§ Work request:
Leaving every picture out, please return exactly the lines from the top of the material below through the line with "bieten sich zahlreiche Optionen.", both included.

-*-

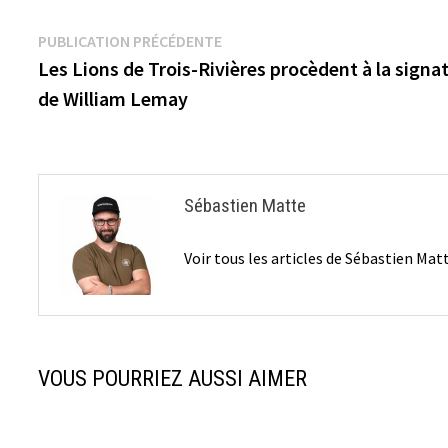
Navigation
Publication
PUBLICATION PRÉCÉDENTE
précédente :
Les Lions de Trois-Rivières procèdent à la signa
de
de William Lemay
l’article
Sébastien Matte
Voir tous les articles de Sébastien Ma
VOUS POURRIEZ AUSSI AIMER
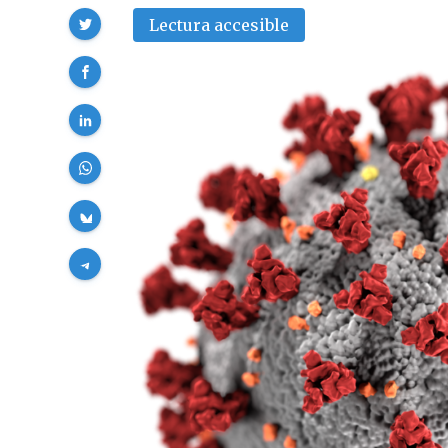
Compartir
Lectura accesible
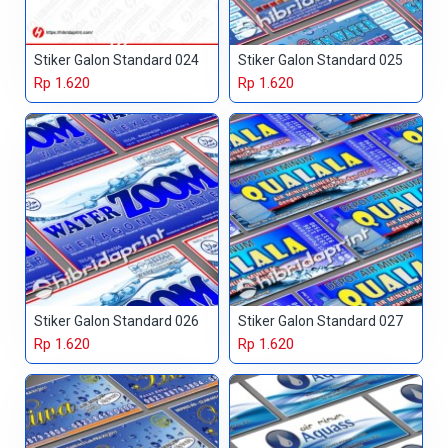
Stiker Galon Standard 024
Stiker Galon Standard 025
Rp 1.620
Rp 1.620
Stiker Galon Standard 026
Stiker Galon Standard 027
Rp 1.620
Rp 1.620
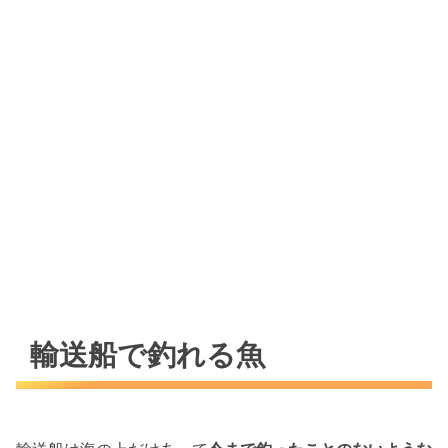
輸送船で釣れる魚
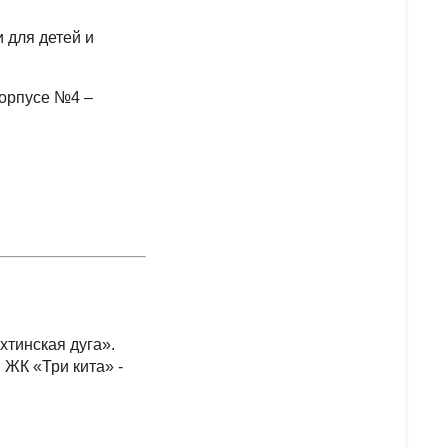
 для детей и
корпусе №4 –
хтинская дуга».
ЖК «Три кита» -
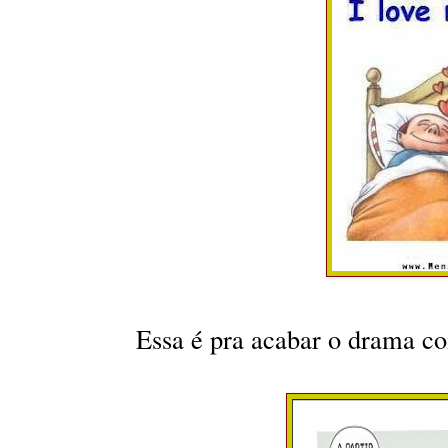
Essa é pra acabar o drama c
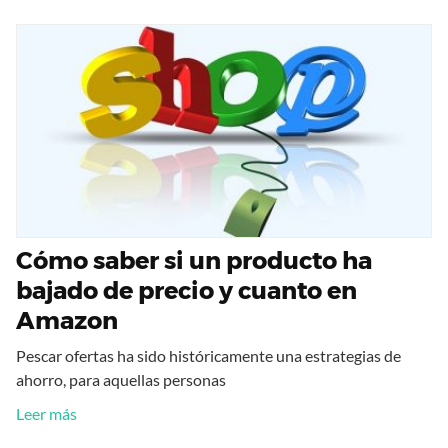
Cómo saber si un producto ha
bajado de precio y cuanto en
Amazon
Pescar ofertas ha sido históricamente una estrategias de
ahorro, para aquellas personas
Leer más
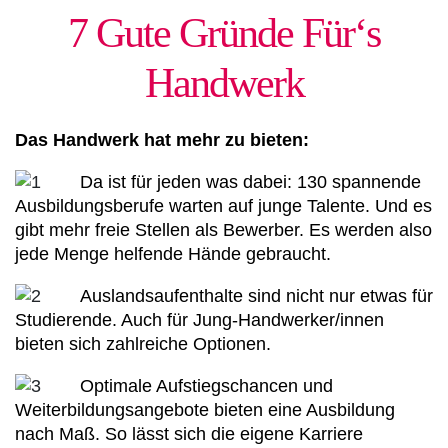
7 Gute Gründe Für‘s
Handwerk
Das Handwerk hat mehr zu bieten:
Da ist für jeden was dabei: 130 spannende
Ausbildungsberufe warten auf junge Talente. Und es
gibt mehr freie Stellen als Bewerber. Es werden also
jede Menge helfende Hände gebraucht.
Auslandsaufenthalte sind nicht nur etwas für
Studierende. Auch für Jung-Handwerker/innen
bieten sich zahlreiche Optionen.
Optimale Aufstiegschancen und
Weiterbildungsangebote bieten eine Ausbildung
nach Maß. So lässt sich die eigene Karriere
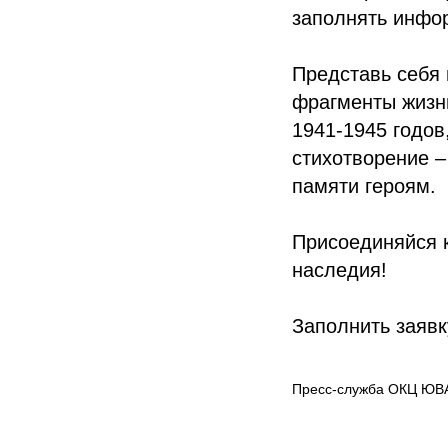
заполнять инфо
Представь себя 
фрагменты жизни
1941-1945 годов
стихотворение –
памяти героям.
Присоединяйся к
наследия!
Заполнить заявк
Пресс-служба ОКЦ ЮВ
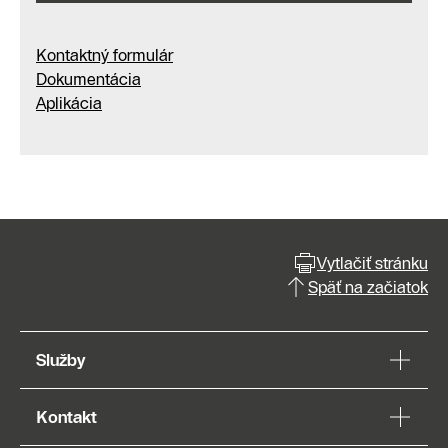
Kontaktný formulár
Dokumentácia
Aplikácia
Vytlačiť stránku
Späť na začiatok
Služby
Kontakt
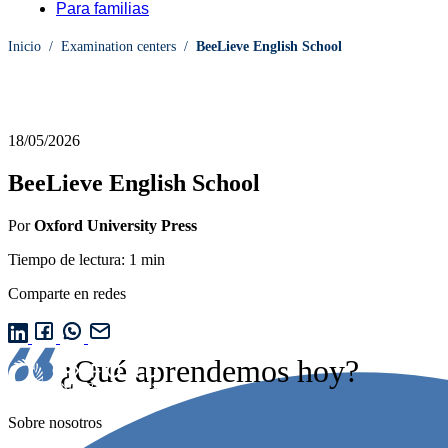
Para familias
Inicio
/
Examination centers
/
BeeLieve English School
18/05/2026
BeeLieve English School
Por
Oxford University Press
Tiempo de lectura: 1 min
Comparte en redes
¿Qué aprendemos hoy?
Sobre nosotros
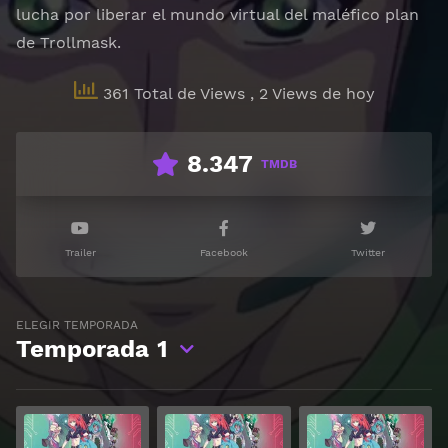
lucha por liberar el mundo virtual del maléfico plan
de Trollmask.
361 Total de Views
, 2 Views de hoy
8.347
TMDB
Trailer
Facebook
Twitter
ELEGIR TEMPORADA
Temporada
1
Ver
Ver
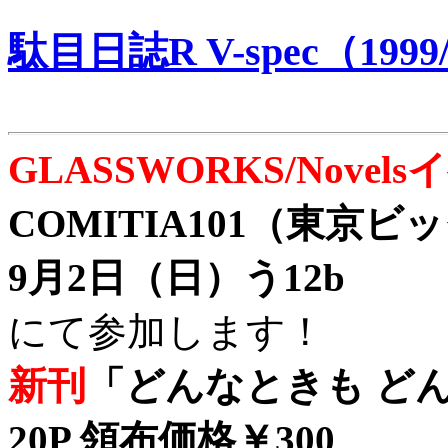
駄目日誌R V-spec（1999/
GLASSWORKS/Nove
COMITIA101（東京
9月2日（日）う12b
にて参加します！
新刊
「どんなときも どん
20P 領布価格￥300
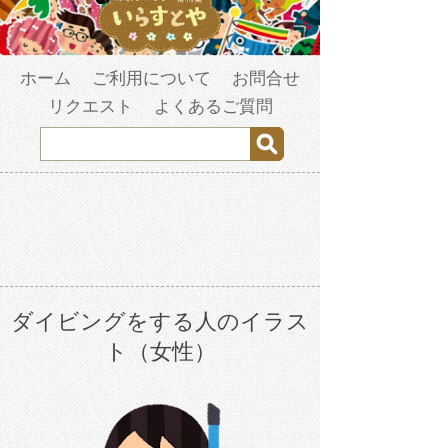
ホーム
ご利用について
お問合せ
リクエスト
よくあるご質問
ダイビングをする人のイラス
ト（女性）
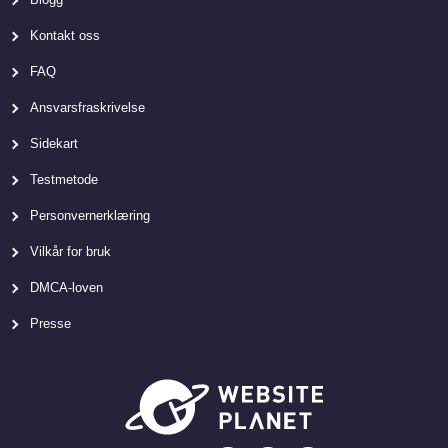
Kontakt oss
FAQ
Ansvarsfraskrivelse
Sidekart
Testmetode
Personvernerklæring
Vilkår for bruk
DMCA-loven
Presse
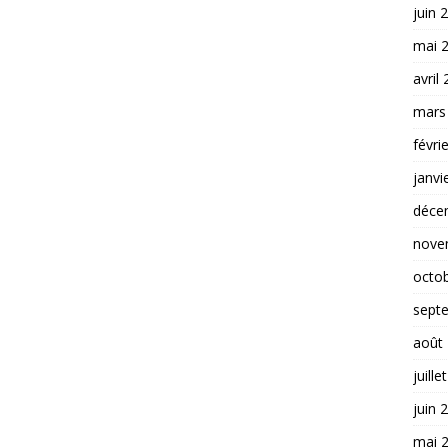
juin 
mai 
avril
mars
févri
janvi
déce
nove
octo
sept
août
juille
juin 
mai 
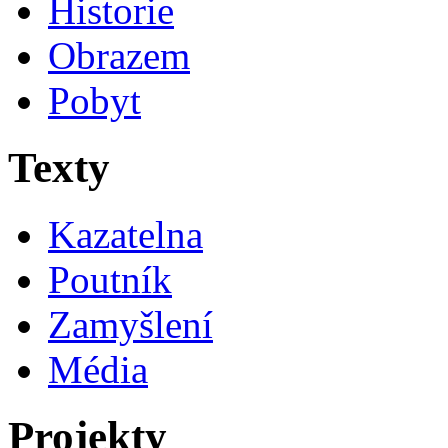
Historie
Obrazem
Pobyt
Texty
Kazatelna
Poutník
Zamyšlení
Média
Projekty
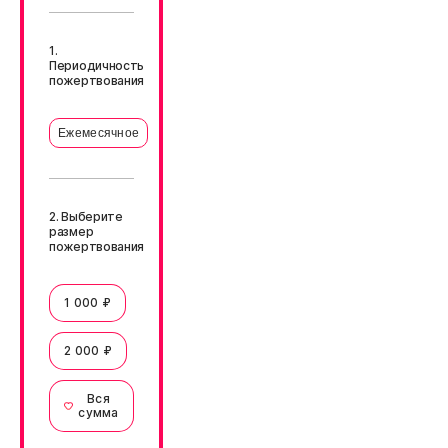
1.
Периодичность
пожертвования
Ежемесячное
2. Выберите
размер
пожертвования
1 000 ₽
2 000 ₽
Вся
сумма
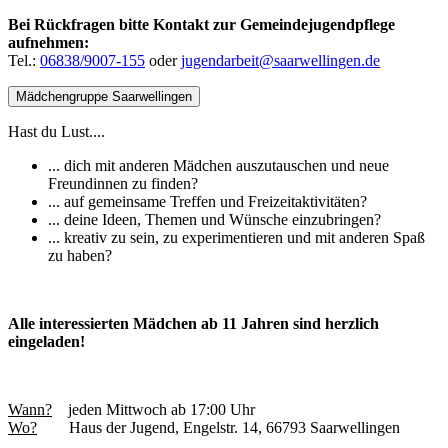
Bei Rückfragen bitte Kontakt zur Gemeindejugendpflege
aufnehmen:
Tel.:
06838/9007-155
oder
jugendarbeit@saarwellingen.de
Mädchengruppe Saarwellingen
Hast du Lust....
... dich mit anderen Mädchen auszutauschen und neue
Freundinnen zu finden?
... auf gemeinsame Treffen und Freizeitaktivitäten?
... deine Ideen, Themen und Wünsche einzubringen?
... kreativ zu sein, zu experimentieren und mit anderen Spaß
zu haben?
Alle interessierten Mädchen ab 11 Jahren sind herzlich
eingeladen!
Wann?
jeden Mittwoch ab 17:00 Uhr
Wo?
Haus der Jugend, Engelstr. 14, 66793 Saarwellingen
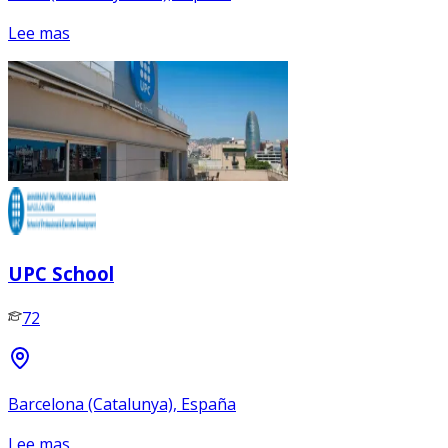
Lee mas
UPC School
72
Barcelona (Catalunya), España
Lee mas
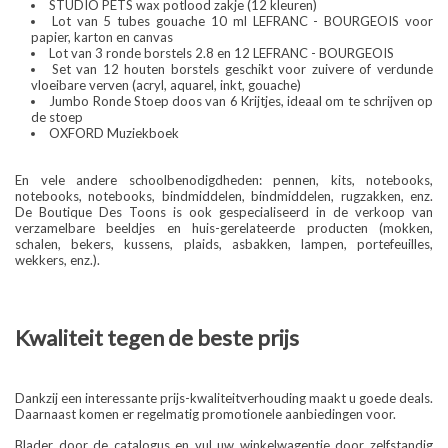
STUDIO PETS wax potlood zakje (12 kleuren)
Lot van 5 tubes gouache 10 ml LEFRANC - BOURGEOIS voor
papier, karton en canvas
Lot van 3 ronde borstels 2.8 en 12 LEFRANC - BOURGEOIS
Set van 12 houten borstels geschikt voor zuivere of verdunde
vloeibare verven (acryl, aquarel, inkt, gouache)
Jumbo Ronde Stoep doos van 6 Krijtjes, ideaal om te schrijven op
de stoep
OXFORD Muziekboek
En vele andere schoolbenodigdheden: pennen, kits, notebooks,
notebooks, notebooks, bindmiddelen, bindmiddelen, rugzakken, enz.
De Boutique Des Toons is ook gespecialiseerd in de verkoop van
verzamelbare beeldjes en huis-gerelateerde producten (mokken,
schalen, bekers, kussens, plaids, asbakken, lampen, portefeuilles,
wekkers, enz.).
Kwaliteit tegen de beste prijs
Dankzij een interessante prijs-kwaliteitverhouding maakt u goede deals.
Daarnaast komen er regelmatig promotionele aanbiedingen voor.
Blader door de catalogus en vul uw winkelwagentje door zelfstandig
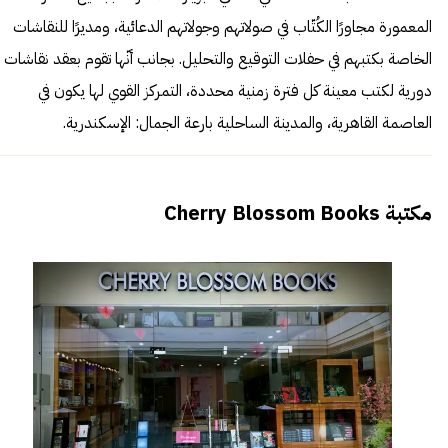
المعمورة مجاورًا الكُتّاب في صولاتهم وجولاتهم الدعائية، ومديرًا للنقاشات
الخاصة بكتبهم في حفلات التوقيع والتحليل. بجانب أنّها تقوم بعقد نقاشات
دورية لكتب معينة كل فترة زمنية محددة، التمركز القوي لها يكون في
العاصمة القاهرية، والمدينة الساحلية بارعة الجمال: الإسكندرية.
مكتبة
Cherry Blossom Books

-*-

§ Your response:
Navigation
Publication
PUBLICATION PRÉCÉDENTE
précédente :
Les Lions de Trois-Rivières procèdent à la signa
de
de William Lemay
l’article
Sébastien Matte
Voir tous les articles de Sébastien Ma
VOUS POURRIEZ AUSSI AIMER
Compartir
Lectura accesible
Stiker Galon Standard 024
Stiker Galon Standard 025
Rp 1.620
Rp 1.620
Stiker Galon Standard 026
Stiker Galon Standard 027
Rp 1.620
Rp 1.620
輸送船で釣れる魚
 для детей и
корпусе №4 –
хтинская дуга».
ЖК «Три кита» -
Essa é pra acabar o drama c
Cómo saber si un producto ha
bajado de precio y cuanto en
Amazon
Pescar ofertas ha sido históricamente una estrategias de
ahorro, para aquellas personas
Leer más
7 Gute Gründe Für‘s
Handwerk
Das Handwerk hat mehr zu bieten:
Da ist für jeden was dabei: 130 spannende
Ausbildungsberufe warten auf junge Talente. Und es
gibt mehr freie Stellen als Bewerber. Es werden also
jede Menge helfende Hände gebraucht.
Auslandsaufenthalte sind nicht nur etwas für
Studierende. Auch für Jung-Handwerker/innen
bieten sich zahlreiche Optionen.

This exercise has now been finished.